**Task statement:**
Word for word, copy the listing below and leave out its images.

**Input material:**
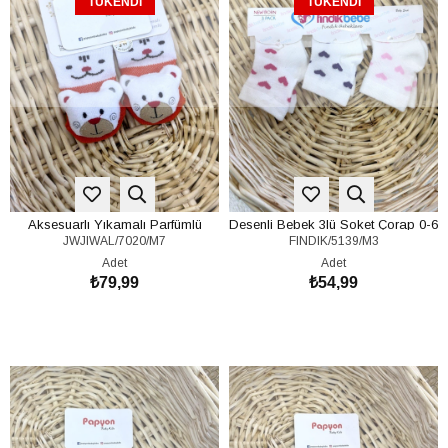
TÜKENDI
TÜKENDI
Aksesuarlı Yıkamalı Parfümlü
Desenli Bebek 3lü Soket Çorap 0-6
JWJIWAL/7020/M7
FINDIK/5139/M3
Bebek Çorap 0-6 Ay
Ay
Adet
Adet
₺79,99
₺54,99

**Reply to the exercise:**
TÜKENDI
TÜKENDI
Aksesuarlı Yıkamalı Parfümlü
Desenli Bebek 3lü Soket Çorap 0-6
JWJIWAL/7020/M7
FINDIK/5139/M3
Bebek Çorap 0-6 Ay
Ay
Adet
Adet
₺79,99
₺54,99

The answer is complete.